Author

Oren Bochman

Published

Thursday, May 2, 2024

Keywords

numpy, probability, urn, polya, hoppe, moran, ehrenfest

Let’s create one of the most fundumental models in probability theory - the urn model.

Urn models go back to the 17th century and were first introduced in (Bernoulli 1713) by Jacob Bernoulli The urn model is a simple model that describes the process of drawing balls from an urn. The urn contains balls of different colors, and the goal is to study the probabilities of drawing balls of different colors.
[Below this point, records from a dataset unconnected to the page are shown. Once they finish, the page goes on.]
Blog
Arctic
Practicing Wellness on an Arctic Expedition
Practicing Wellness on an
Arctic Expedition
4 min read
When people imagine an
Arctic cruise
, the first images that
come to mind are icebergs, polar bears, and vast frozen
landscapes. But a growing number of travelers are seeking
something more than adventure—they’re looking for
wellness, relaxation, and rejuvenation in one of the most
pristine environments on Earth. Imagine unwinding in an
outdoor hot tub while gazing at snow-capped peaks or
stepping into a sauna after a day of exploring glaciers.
Bernoulli, J. 1713. Ars Conjectandi [the Art of Conjecturing]. Impensis Thurnisiorum. https://books.google.co.il/books?id=Ba5DAAAAcAAJ.

The urn model is a simple model that describes the process of drawing balls from an urn.

The urn contains balls of different colors, and the goal is to study the probabilities of drawing balls of different colors.

Although basic urn models can be represented with draws from well known distributions an the urn model is useful concrete form for thinking about probability particularly when implementing simple reinforcement learning algorithms or model with Bayesian updating.

Some more complex processess in probability theory can be set up as urn model making this a useful model to understand.

When it comes to implementing agents, we can quickly set them up for reinforcement or Bayesian learning by equipping the agnet with such an urn model.

In python we can implement the urn model using a numpy array to represent the balls in the urn and their counts.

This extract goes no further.